Tara Hillyer said...

GAB, I agree with you completely. Especially on the issues of privatism/back to land movement... which is why I have strive to do what I can while remaining in a town-home in suburbia.

I also agree that anything in excess, or absolutism is not going to be helpful - whether it is nuclear, geothermal, solar, wind... Everything has an impact.

While filming and researching for the Peaker Plant film I am working on it became quite obvious that there are a lot of people who really are ignorant to not only the issues, but the hundreds of possible solutions -
these ofcourse are not the end all problems - but as you said they certainly lessen the impact. At this point I think that is the best we can hope for.
The kind of change that needs to happen to really reverse the damages and change the current path are so radical that most people can't even conceive of it.

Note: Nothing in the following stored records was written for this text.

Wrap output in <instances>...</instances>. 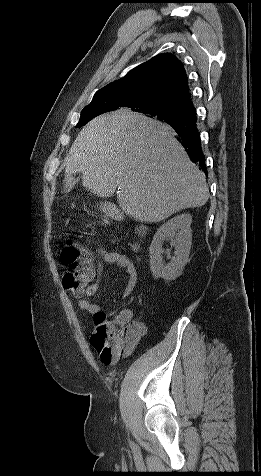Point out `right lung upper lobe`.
Listing matches in <instances>:
<instances>
[{
    "mask_svg": "<svg viewBox=\"0 0 261 476\" xmlns=\"http://www.w3.org/2000/svg\"><path fill=\"white\" fill-rule=\"evenodd\" d=\"M111 95L119 98V110L152 102L185 112L194 109L183 64L169 53L156 55L98 90L93 100Z\"/></svg>",
    "mask_w": 261,
    "mask_h": 476,
    "instance_id": "cb5924a9",
    "label": "right lung upper lobe"
}]
</instances>
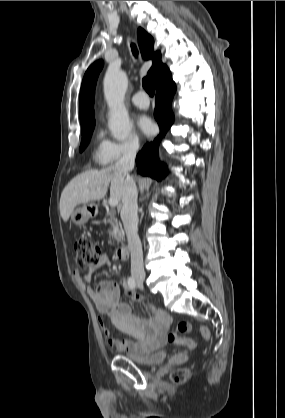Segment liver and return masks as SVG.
<instances>
[{
	"mask_svg": "<svg viewBox=\"0 0 285 418\" xmlns=\"http://www.w3.org/2000/svg\"><path fill=\"white\" fill-rule=\"evenodd\" d=\"M110 184V198L122 199L124 177L115 166L102 170H88L73 178L64 188L60 198V215L69 220L75 207L104 198Z\"/></svg>",
	"mask_w": 285,
	"mask_h": 418,
	"instance_id": "6515ba94",
	"label": "liver"
}]
</instances>
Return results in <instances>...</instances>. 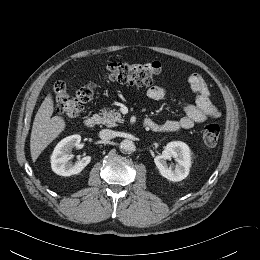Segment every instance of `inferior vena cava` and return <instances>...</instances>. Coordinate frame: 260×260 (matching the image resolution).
I'll return each instance as SVG.
<instances>
[{
  "mask_svg": "<svg viewBox=\"0 0 260 260\" xmlns=\"http://www.w3.org/2000/svg\"><path fill=\"white\" fill-rule=\"evenodd\" d=\"M99 137L102 140H110L114 137V131L110 129H103L99 132Z\"/></svg>",
  "mask_w": 260,
  "mask_h": 260,
  "instance_id": "inferior-vena-cava-1",
  "label": "inferior vena cava"
}]
</instances>
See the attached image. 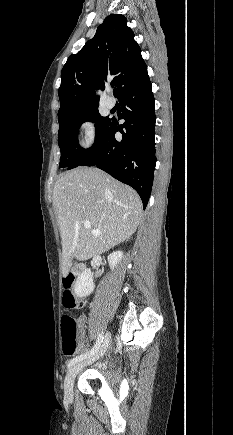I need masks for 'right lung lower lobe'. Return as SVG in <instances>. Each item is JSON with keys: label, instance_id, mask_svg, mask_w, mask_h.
I'll return each mask as SVG.
<instances>
[{"label": "right lung lower lobe", "instance_id": "right-lung-lower-lobe-1", "mask_svg": "<svg viewBox=\"0 0 233 435\" xmlns=\"http://www.w3.org/2000/svg\"><path fill=\"white\" fill-rule=\"evenodd\" d=\"M123 108L119 125L111 119L104 136L79 166H97L117 180L130 185L147 206L156 165L154 96L148 73L123 87L119 96ZM121 132V141L115 133Z\"/></svg>", "mask_w": 233, "mask_h": 435}]
</instances>
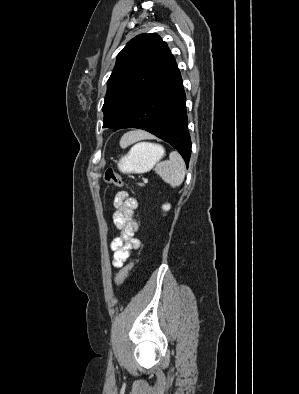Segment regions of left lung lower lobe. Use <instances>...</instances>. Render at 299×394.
Returning <instances> with one entry per match:
<instances>
[{"label":"left lung lower lobe","mask_w":299,"mask_h":394,"mask_svg":"<svg viewBox=\"0 0 299 394\" xmlns=\"http://www.w3.org/2000/svg\"><path fill=\"white\" fill-rule=\"evenodd\" d=\"M187 121L183 82L174 62L143 92L114 131L124 128L146 130L176 148L188 166L191 139Z\"/></svg>","instance_id":"left-lung-lower-lobe-1"}]
</instances>
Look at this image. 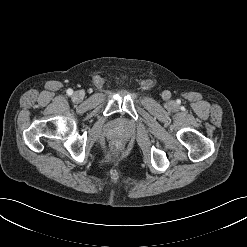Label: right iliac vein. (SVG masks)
<instances>
[{"mask_svg": "<svg viewBox=\"0 0 247 247\" xmlns=\"http://www.w3.org/2000/svg\"><path fill=\"white\" fill-rule=\"evenodd\" d=\"M72 98H73L74 101L80 102V101L83 99V93L77 91V92H75V93L73 94V97H72Z\"/></svg>", "mask_w": 247, "mask_h": 247, "instance_id": "1", "label": "right iliac vein"}]
</instances>
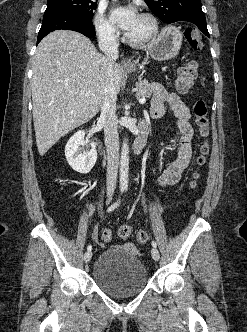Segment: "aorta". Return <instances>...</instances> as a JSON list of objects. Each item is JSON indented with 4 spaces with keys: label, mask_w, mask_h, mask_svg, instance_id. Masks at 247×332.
I'll use <instances>...</instances> for the list:
<instances>
[{
    "label": "aorta",
    "mask_w": 247,
    "mask_h": 332,
    "mask_svg": "<svg viewBox=\"0 0 247 332\" xmlns=\"http://www.w3.org/2000/svg\"><path fill=\"white\" fill-rule=\"evenodd\" d=\"M128 171H129V145L128 139H124L121 149L120 159V188H128Z\"/></svg>",
    "instance_id": "aorta-1"
}]
</instances>
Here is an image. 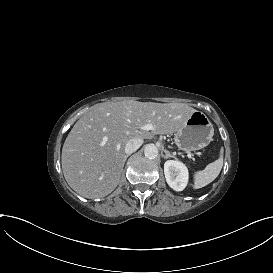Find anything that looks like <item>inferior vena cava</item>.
Here are the masks:
<instances>
[{
    "instance_id": "1",
    "label": "inferior vena cava",
    "mask_w": 273,
    "mask_h": 273,
    "mask_svg": "<svg viewBox=\"0 0 273 273\" xmlns=\"http://www.w3.org/2000/svg\"><path fill=\"white\" fill-rule=\"evenodd\" d=\"M142 142V138L132 137L125 145V153L131 154L135 152L141 146Z\"/></svg>"
}]
</instances>
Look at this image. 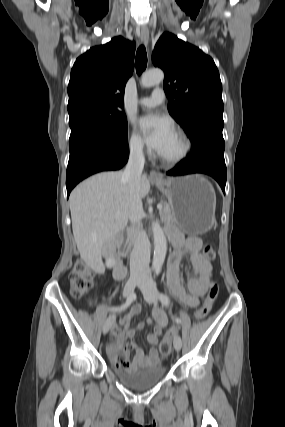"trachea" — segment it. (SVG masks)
<instances>
[{
  "label": "trachea",
  "instance_id": "1",
  "mask_svg": "<svg viewBox=\"0 0 285 427\" xmlns=\"http://www.w3.org/2000/svg\"><path fill=\"white\" fill-rule=\"evenodd\" d=\"M147 66V53L144 45H141L136 53V72L140 75Z\"/></svg>",
  "mask_w": 285,
  "mask_h": 427
}]
</instances>
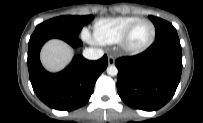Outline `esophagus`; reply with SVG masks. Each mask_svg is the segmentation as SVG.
<instances>
[{
  "label": "esophagus",
  "instance_id": "esophagus-1",
  "mask_svg": "<svg viewBox=\"0 0 203 123\" xmlns=\"http://www.w3.org/2000/svg\"><path fill=\"white\" fill-rule=\"evenodd\" d=\"M115 63V58L111 55L108 56V64L113 65Z\"/></svg>",
  "mask_w": 203,
  "mask_h": 123
}]
</instances>
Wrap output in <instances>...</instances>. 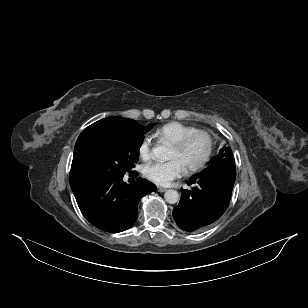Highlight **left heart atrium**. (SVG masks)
<instances>
[{
	"label": "left heart atrium",
	"instance_id": "left-heart-atrium-1",
	"mask_svg": "<svg viewBox=\"0 0 308 308\" xmlns=\"http://www.w3.org/2000/svg\"><path fill=\"white\" fill-rule=\"evenodd\" d=\"M186 171L179 159L166 162H155L144 168L146 178L158 185H169L174 179L179 178Z\"/></svg>",
	"mask_w": 308,
	"mask_h": 308
}]
</instances>
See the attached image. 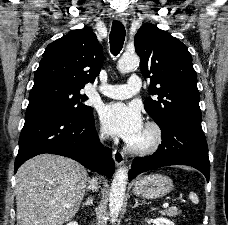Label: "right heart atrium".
Instances as JSON below:
<instances>
[{"mask_svg":"<svg viewBox=\"0 0 228 225\" xmlns=\"http://www.w3.org/2000/svg\"><path fill=\"white\" fill-rule=\"evenodd\" d=\"M98 136H99L100 139H104L106 137L105 132L103 130H100L98 132Z\"/></svg>","mask_w":228,"mask_h":225,"instance_id":"d8ad5b80","label":"right heart atrium"}]
</instances>
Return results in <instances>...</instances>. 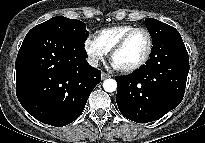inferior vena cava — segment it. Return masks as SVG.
Masks as SVG:
<instances>
[{
    "mask_svg": "<svg viewBox=\"0 0 205 143\" xmlns=\"http://www.w3.org/2000/svg\"><path fill=\"white\" fill-rule=\"evenodd\" d=\"M87 62L89 63L90 66L92 67H98V59L96 57H88Z\"/></svg>",
    "mask_w": 205,
    "mask_h": 143,
    "instance_id": "1",
    "label": "inferior vena cava"
}]
</instances>
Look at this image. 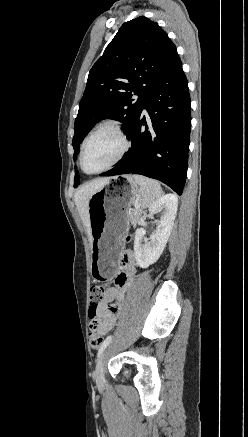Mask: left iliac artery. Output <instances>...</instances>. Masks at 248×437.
<instances>
[{
	"mask_svg": "<svg viewBox=\"0 0 248 437\" xmlns=\"http://www.w3.org/2000/svg\"><path fill=\"white\" fill-rule=\"evenodd\" d=\"M111 340H112V335L108 336V337L103 341L102 345H101L100 348H99L98 354H97L98 357L103 353V351H104L105 348L109 345V343L111 342Z\"/></svg>",
	"mask_w": 248,
	"mask_h": 437,
	"instance_id": "left-iliac-artery-1",
	"label": "left iliac artery"
}]
</instances>
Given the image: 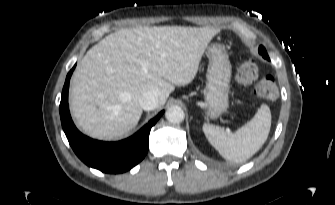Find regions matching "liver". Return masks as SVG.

If I understand you correctly you are commenting on the infrastructure and "socially acceptable" practices of energy consumption (which are skewed), and self-sufficiency. I also agree with you on all of these points. I was pulling the heads of my dandelions yesterday between rain-showers and wondering, why? Why do I have to have a lawn, I certainly dont want one - I think they are a ridiculous waste of space and resources, and they take away from the micro-ecosystems that Butterflies, Bees, Rabbits... and multitudes of creatures rely on. I am not advocating a wild yard - but a nicely arranged yard of veg, fruit, medicinal flowers would benefit the family in the house as well as the environment. And you are right if we could get at least municipal support to do more of these SPIN Farms in front and back yards the smaller communities could arrange food exchanges - If I grow peas and beans, my neighbour grows strawberries and raspberries... and we share the harvest? How great that would be. That is a mental hurdle for many people - the non-lawn idea. People seem to be quite attached and fixated on them.
Golf courses - I cant figure out how these monstrous polluters managed to be exempt for the pesticide law. It is our water table they are destroying, our air, our soil... for a select few who are upset at the sight of a dandelion? Really? It seems a little unjust that such a select few can be granted permission to destroy the environment all of us are a part of.

I am happy to pass your ideas on to some of the local politicians who are environmentally forward. Can you teach any workshops on natural gardening, canning, scratch cooking... Would be happy to post the info on Four Seasons of Green.